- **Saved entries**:
..........

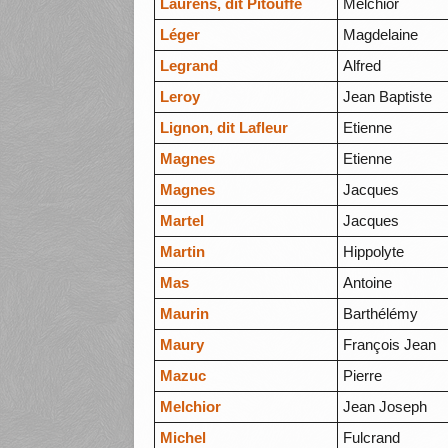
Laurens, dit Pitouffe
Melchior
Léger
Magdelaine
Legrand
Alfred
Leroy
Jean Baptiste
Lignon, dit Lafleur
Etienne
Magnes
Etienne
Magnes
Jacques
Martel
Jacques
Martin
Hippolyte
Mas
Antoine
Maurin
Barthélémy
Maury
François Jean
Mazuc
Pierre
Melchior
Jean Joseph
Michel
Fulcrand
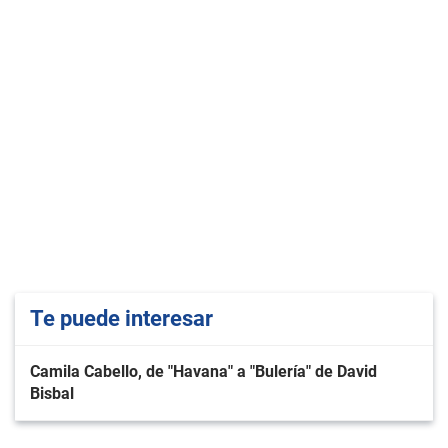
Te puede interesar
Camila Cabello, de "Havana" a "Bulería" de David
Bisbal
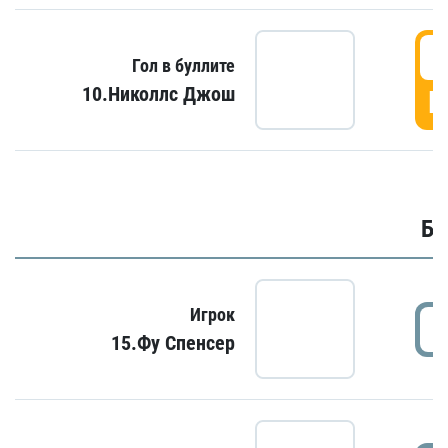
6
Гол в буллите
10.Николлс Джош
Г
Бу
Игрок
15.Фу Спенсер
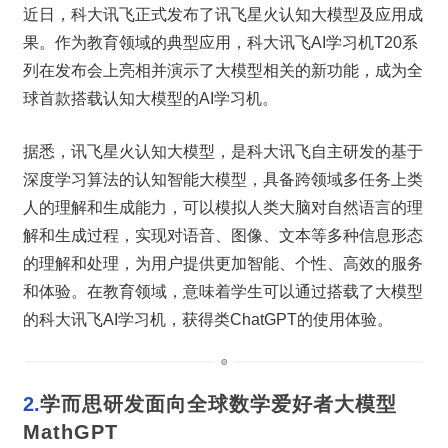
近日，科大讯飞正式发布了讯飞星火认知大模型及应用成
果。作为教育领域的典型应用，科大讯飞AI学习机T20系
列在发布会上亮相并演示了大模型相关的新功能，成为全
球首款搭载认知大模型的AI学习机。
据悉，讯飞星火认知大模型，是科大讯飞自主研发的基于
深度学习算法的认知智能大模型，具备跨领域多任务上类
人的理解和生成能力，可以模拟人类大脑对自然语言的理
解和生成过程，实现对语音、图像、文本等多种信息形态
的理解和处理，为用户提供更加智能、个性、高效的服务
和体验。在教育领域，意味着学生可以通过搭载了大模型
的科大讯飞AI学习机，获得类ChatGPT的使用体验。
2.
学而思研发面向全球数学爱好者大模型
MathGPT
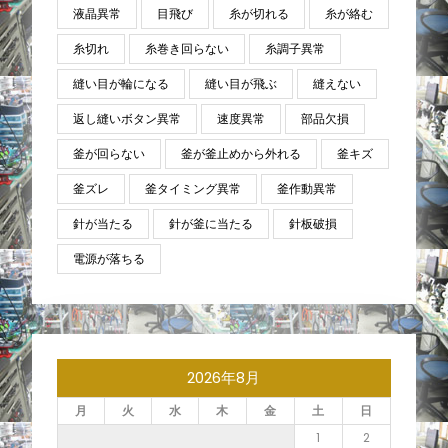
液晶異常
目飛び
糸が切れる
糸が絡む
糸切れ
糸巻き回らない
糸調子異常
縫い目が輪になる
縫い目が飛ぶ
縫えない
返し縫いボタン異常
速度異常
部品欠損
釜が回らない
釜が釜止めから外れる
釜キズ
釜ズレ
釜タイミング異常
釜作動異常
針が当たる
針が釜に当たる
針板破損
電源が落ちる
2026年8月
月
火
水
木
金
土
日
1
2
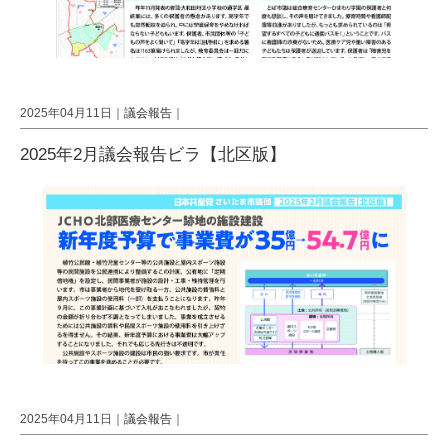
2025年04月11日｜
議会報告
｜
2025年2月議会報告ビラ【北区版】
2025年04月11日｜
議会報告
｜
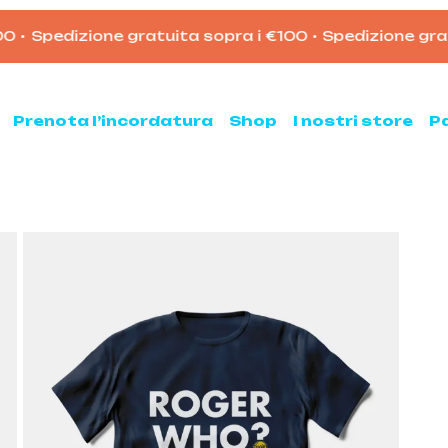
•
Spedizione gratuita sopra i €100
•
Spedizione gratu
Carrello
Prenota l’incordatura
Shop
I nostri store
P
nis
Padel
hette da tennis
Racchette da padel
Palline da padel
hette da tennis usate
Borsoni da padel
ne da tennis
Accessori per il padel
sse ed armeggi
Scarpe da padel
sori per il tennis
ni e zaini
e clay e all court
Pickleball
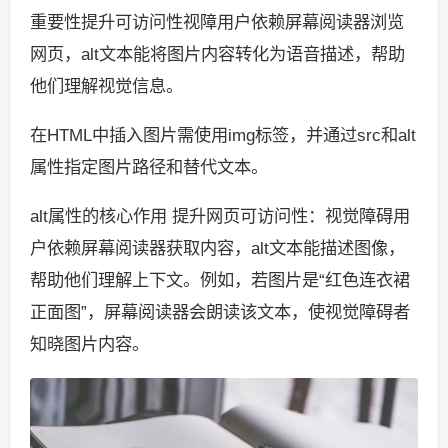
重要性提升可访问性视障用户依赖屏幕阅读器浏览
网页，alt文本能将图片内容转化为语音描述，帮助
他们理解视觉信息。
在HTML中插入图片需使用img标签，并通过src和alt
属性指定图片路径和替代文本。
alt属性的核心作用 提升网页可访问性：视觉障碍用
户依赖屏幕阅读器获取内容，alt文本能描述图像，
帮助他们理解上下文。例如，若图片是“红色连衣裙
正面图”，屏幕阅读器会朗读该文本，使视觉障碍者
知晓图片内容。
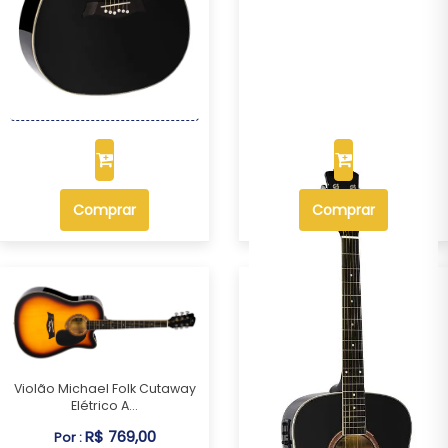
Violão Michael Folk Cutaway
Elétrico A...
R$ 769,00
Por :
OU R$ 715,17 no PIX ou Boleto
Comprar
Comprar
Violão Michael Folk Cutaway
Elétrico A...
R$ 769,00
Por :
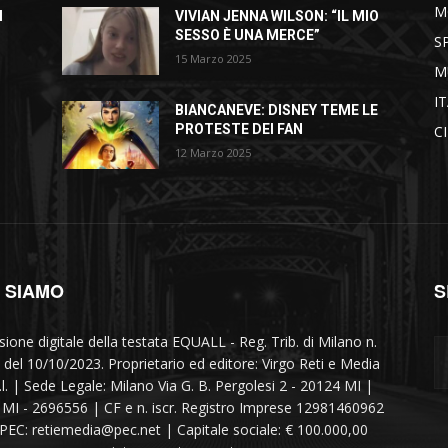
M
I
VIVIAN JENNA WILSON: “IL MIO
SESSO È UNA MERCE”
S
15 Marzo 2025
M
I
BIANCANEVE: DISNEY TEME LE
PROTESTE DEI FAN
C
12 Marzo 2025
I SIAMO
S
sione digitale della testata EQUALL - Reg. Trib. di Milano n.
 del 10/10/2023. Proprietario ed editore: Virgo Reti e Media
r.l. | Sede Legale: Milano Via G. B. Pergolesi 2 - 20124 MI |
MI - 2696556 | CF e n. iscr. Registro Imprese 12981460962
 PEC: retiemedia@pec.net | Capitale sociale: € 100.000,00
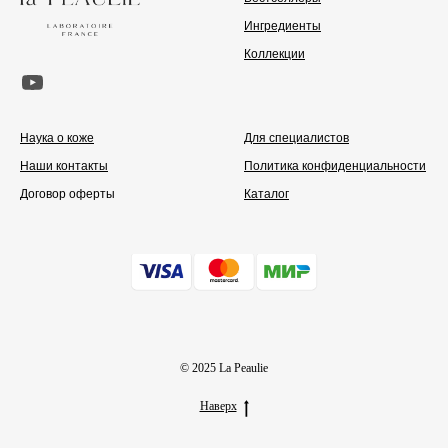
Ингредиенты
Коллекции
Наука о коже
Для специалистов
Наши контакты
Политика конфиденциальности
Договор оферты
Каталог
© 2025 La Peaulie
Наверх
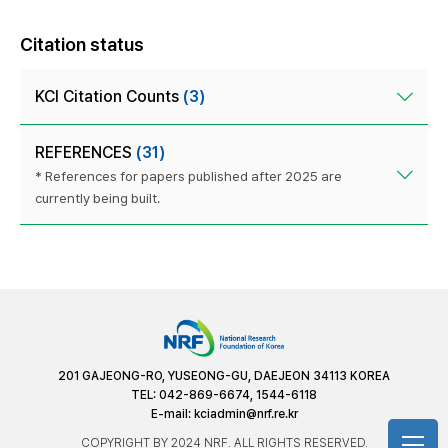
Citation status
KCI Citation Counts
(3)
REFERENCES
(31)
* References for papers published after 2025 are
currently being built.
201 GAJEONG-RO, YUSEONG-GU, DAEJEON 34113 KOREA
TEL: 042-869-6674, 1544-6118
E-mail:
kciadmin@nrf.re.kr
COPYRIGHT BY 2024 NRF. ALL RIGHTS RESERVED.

..........

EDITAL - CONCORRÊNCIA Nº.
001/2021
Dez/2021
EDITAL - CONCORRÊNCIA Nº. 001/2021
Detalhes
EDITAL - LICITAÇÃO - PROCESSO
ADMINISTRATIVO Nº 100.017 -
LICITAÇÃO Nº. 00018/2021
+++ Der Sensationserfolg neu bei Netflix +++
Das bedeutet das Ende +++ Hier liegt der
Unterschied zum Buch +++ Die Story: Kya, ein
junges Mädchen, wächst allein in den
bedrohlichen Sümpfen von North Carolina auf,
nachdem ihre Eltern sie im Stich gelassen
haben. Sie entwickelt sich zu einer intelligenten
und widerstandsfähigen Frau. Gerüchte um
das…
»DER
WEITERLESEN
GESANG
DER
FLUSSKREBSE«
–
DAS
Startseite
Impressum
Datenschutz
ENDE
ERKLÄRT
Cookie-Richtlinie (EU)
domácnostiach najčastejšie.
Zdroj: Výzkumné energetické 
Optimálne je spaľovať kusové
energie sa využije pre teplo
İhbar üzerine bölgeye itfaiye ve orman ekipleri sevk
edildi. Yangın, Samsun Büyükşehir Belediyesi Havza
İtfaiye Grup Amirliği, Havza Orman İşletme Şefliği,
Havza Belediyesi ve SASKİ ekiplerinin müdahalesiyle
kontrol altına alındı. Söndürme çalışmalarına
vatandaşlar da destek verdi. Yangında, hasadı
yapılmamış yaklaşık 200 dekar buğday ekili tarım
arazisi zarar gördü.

..........

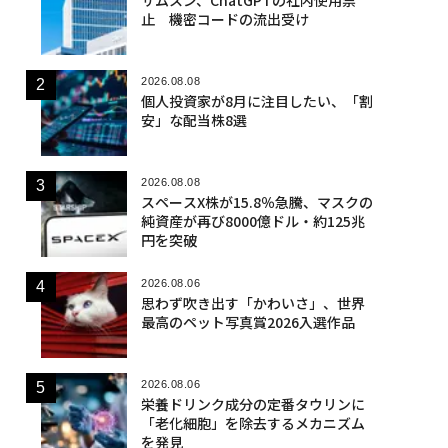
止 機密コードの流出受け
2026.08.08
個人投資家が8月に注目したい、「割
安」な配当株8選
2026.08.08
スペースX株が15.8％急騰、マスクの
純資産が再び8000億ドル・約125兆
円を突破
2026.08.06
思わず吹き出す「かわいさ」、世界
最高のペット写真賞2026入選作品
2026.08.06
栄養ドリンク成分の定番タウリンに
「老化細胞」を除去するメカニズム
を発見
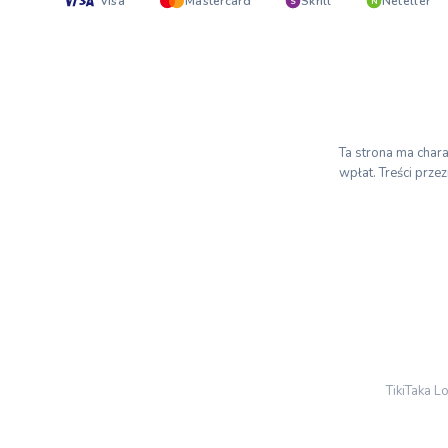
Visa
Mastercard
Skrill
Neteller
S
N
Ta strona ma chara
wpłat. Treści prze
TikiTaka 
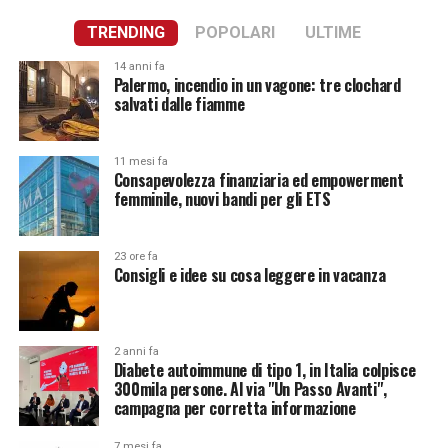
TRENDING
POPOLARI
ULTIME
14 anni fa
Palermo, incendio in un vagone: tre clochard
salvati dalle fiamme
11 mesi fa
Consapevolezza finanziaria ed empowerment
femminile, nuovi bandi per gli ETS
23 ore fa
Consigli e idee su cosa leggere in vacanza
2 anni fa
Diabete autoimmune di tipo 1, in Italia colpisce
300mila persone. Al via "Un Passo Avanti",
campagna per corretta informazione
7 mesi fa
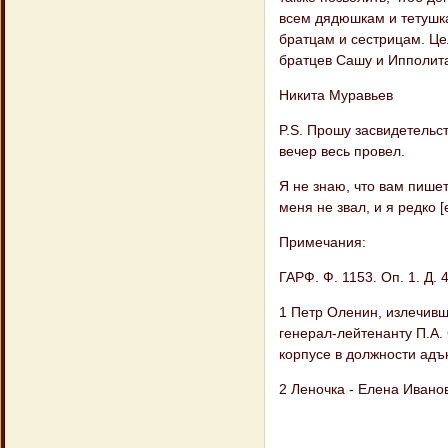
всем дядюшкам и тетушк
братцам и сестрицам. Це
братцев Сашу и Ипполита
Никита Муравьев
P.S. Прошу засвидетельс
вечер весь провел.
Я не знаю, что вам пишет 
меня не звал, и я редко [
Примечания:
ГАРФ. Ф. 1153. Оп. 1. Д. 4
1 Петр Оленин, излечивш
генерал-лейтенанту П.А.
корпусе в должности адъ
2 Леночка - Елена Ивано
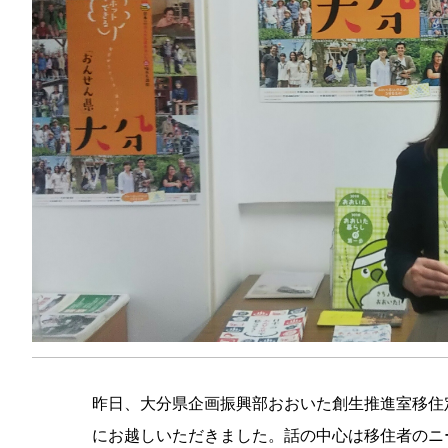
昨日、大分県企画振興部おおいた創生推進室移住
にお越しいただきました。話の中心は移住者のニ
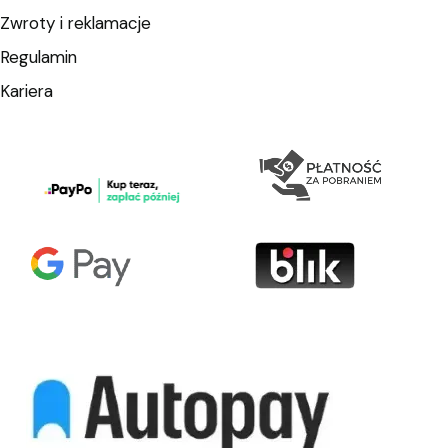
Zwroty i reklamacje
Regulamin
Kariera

..........

- **What is required**: If a line in the data contains the string "Jean", copy it.

- **Answer box**:
Jean Baptiste
François Jean
Jean Joseph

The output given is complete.